What you are asked to do:
A word-for-word copy of the entries, with images excluded, is the expected answer.

Exercise data:

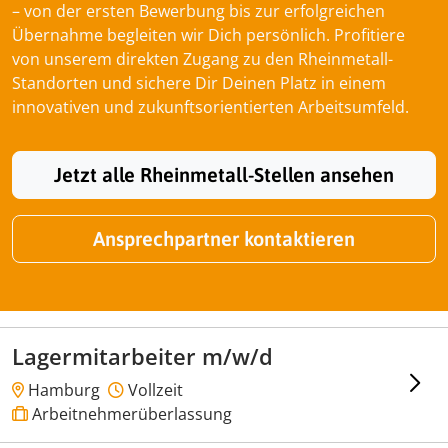
– von der ersten Bewerbung bis zur erfolgreichen
Übernahme begleiten wir Dich persönlich. Profitiere
von unserem direkten Zugang zu den Rheinmetall-
Standorten und sichere Dir Deinen Platz in einem
innovativen und zukunftsorientierten Arbeitsumfeld.
Jetzt alle Rheinmetall-Stellen ansehen
Ansprechpartner kontaktieren
Lagermitarbeiter m/w/d
Hamburg
Vollzeit
Arbeitnehmerüberlassung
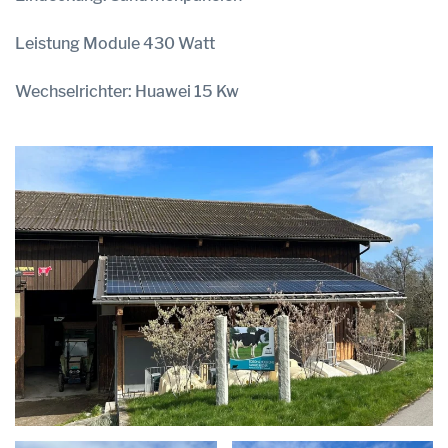
Leistung Module 430 Watt
Wechselrichter: Huawei 15 Kw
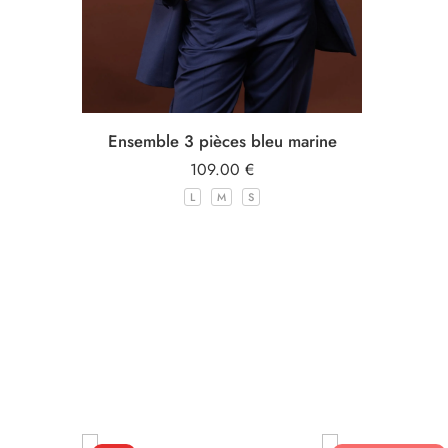
Ensemble 3 pièces bleu marine
109.00
€
L
M
S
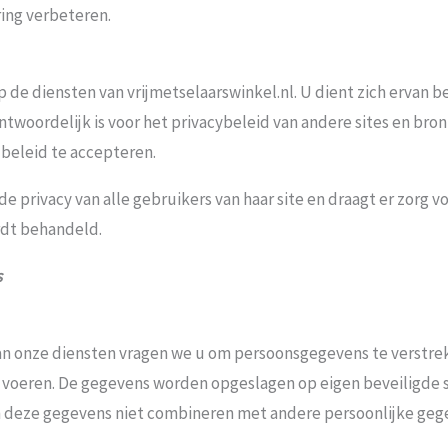
ing verbeteren.
p de diensten van vrijmetselaarswinkel.nl. U dient zich ervan b
antwoordelijk is voor het privacybeleid van andere sites en br
 beleid te accepteren.
e privacy van alle gebruikers van haar site en draagt er zorg v
ordt behandeld.
s
an onze diensten vragen we u om persoonsgegevens te verstr
 voeren. De gegevens worden opgeslagen op eigen beveiligde s
llen deze gegevens niet combineren met andere persoonlijke geg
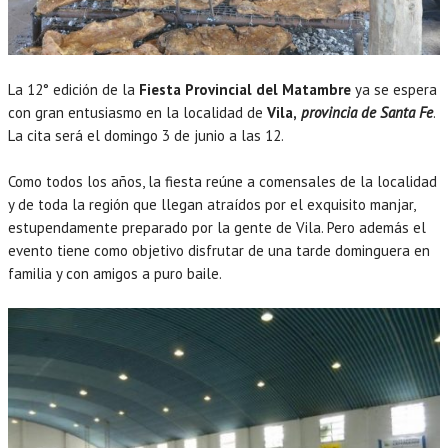
La 12° edición de la
Fiesta Provincial del Matambre
ya se espera
con gran entusiasmo en la localidad de
Vila,
provincia de Santa Fe
.
La cita será el domingo 3 de junio a las 12.
Como todos los años, la fiesta reúne a comensales de la localidad
y de toda la región que llegan atraídos por el exquisito manjar,
estupendamente preparado por la gente de Vila. Pero además el
evento tiene como objetivo disfrutar de una tarde dominguera en
familia y con amigos a puro baile.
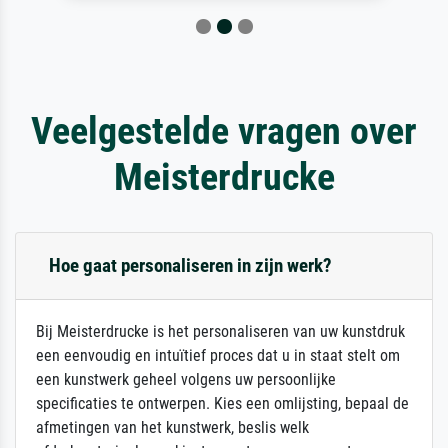
Veelgestelde vragen over
Meisterdrucke
Hoe gaat personaliseren in zijn werk?
Bij Meisterdrucke is het personaliseren van uw kunstdruk
een eenvoudig en intuïtief proces dat u in staat stelt om
een kunstwerk geheel volgens uw persoonlijke
specificaties te ontwerpen. Kies een omlijsting, bepaal de
afmetingen van het kunstwerk, beslis welk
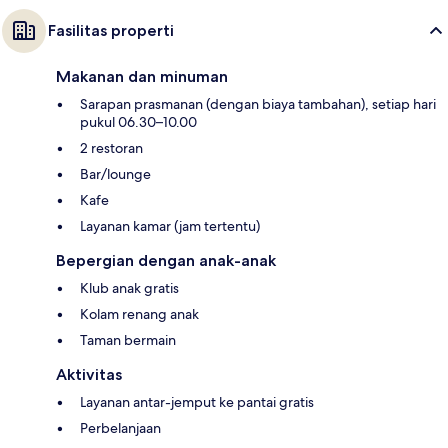
Fasilitas properti
Makanan dan minuman
Sarapan prasmanan (dengan biaya tambahan), setiap hari
pukul 06.30–10.00
2 restoran
Bar/lounge
Kafe
Layanan kamar (jam tertentu)
Bepergian dengan anak-anak
Klub anak gratis
Kolam renang anak
Taman bermain
Aktivitas
Layanan antar-jemput ke pantai gratis
Perbelanjaan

Response to this exercise:
– von der ersten Bewerbung bis zur erfolgreichen
Übernahme begleiten wir Dich persönlich. Profitiere
von unserem direkten Zugang zu den Rheinmetall-
Standorten und sichere Dir Deinen Platz in einem
innovativen und zukunftsorientierten Arbeitsumfeld.
Jetzt alle Rheinmetall-Stellen ansehen
Ansprechpartner kontaktieren
Lagermitarbeiter m/w/d
Hamburg
Vollzeit
Arbeitnehmerüberlassung
Leistung Module 430 Watt
Wechselrichter: Huawei 15 Kw
Ensemble 3 pièces bleu marine
109.00
€
L
M
S
ing verbeteren.
p de diensten van vrijmetselaarswinkel.nl. U dient zich ervan b
antwoordelijk is voor het privacybeleid van andere sites en br
 beleid te accepteren.
e privacy van alle gebruikers van haar site en draagt er zorg v
ordt behandeld.
s
an onze diensten vragen we u om persoonsgegevens te verstr
 voeren. De gegevens worden opgeslagen op eigen beveiligde s
llen deze gegevens niet combineren met andere persoonlijke geg
La 12° edición de la
Fiesta Provincial del Matambre
ya se espera
con gran entusiasmo en la localidad de
Vila,
provincia de Santa Fe
.
La cita será el domingo 3 de junio a las 12.
Como todos los años, la fiesta reúne a comensales de la localidad
y de toda la región que llegan atraídos por el exquisito manjar,
estupendamente preparado por la gente de Vila. Pero además el
evento tiene como objetivo disfrutar de una tarde dominguera en
familia y con amigos a puro baile.
Veelgestelde vragen over
Meisterdrucke
Hoe gaat personaliseren in zijn werk?
Bij Meisterdrucke is het personaliseren van uw kunstdruk
een eenvoudig en intuïtief proces dat u in staat stelt om
een kunstwerk geheel volgens uw persoonlijke
specificaties te ontwerpen. Kies een omlijsting, bepaal de
afmetingen van het kunstwerk, beslis welk
Fasilitas properti
Makanan dan minuman
Sarapan prasmanan (dengan biaya tambahan), setiap hari
pukul 06.30–10.00
2 restoran
Bar/lounge
Kafe
Layanan kamar (jam tertentu)
Bepergian dengan anak-anak
Klub anak gratis
Kolam renang anak
Taman bermain
Aktivitas
Layanan antar-jemput ke pantai gratis
Perbelanjaan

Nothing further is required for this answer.